Industry leaders and the non-profit organization Sustainable Shipping Initiative announced the launch of the Ship Recycling Transparency Initiative’s (SRTI) online platform, a tool for sharing information on ship recycling to drive responsible practice.
Demanding transparency holds the shipping industry to account, raising the bar for current practice as well as creating fair competition among ship-owners.
No global regulation in force
In 2017, 835 ships were recycled out of a world fleet of 50,000.
Despite the known risks associated with ship recycling, there is no global regulation currently in force.
This results in approaches ranging from those with adverse social and environmental consequences to responsible ship recycling practices, which this initiative is shedding light on.
Increased transparency into ship recycling policies and practices of shipping companies, makes it possible for the industry stakeholders – including shippers, lenders, investors and insurers – to make informed decisions.
The importance of such decisions is increasing with the growing expectation for companies to take responsibility for their value chain sustainability.
Good for brand value
Responsible ship recycling is good for brand value, protecting reputation and good for business, and is key to being recognised as a responsible and sustainable shipping industry.
The SRTI is neither a standard nor a rating tool.
It is an online platform that shipping companies can use to disclose relevant information on ship recycling.
The information provided tells its own story and is available to the industry stakeholders, as well as the broader public.
The platform creates an onus for stakeholders to use the SRTI for both more informed decision-making, as well as for greater transparency.
The SRTI is hosted by the Sustainable Shipping Initiative and brings together leading ship-owners, investors, banks, insurers, cargo owners and other key stakeholders from across the maritime industry.
Its founding signatories include shipowners The China Navigation Company, Hapag-Lloyd AG, A.P. Moeller-Maersk, NORDEN, Stolt Tankers and Wallenius Wilhelmsen; financial stakeholders GES, Nykredit and Standard Chartered Bank; classification society Lloyd’s Register; and sustainability
non-profit Forum for the Future.
“We are really proud to be launching the SRTI site.

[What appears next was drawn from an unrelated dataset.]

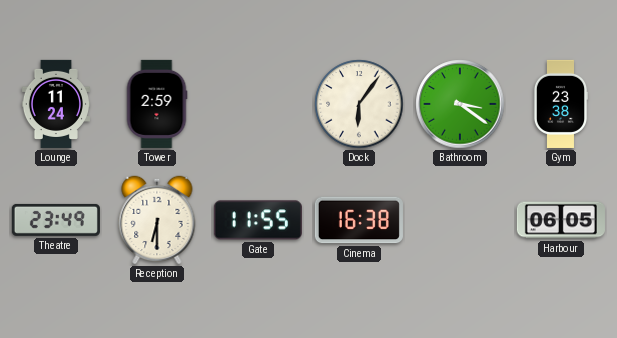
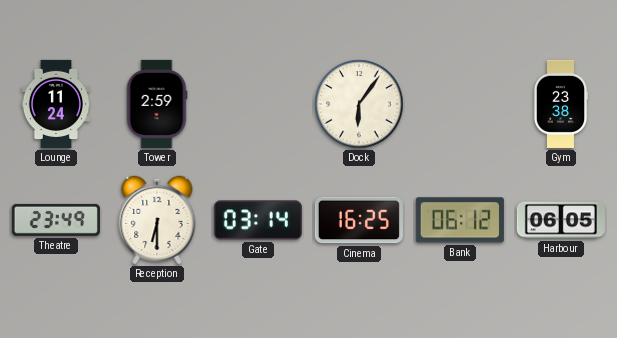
Bathroom: 3:21 -> none
Gate: 11:55 -> 03:14
Cinema: 16:38 -> 16:25
Bank: none -> 06:12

At the SSI we see responsible ship recycling as a critical issue that needs to be addressed through smart interventions like increasing transparency,” said SSI co-chair Stephanie Draper.
“The SRTI is an opportunity for shipowners, cargo owners, investors and others to collectively demand transparency and through that better standards.
“We think that the industry can lead by working across the supply chain to change itself and it is great to be shaping this positive example of that.”
Andrew Stephens, executive director of the SSI, said: “The SRTI is unique in that it tells a positive story, shedding light on what is actually possible in terms of responsible ship recycling.
“We have seen what transparency has done in other sectors, in some cases prompting immediate and transformative change.
“Knowledge is power, and with knowledge comes responsibility.
“We believe that through the simple act of companies being transparent about their approach to ship recycling, we can support improved policy, practice and performance – from the cradle to the grave.
“With the information disclosed through the SRTI online platform, investors and cargo owners can reduce reputational and brand risk, and be accountable for their supply chain.”